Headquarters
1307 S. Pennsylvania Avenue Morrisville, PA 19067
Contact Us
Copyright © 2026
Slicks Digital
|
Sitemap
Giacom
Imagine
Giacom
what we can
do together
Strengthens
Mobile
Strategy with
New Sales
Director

-*-

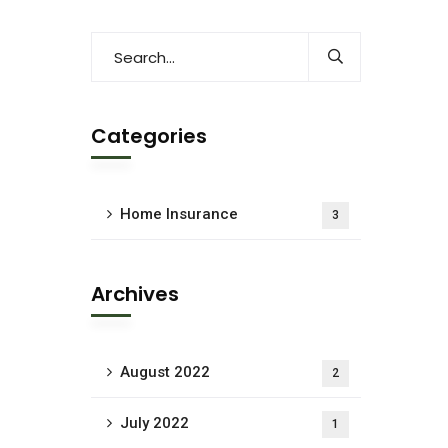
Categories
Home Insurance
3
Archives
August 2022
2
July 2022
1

-*-

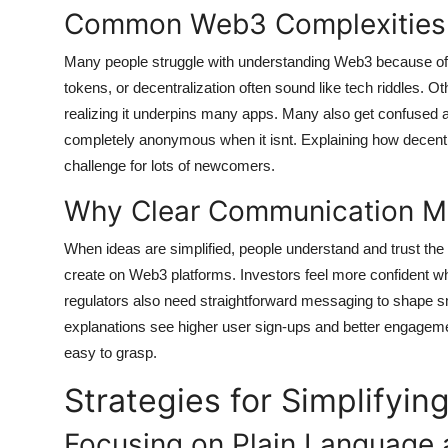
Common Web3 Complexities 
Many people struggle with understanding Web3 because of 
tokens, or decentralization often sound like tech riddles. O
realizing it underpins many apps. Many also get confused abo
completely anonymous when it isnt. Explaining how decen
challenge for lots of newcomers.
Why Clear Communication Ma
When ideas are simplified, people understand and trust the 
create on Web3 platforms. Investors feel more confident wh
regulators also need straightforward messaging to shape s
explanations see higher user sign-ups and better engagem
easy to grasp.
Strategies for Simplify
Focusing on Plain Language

-*-

About this task
Note every line of the records that holds the word "people", and copy it.

Task response
Many people struggle with understanding Web3 because of 
When ideas are simplified, people understand and trust the 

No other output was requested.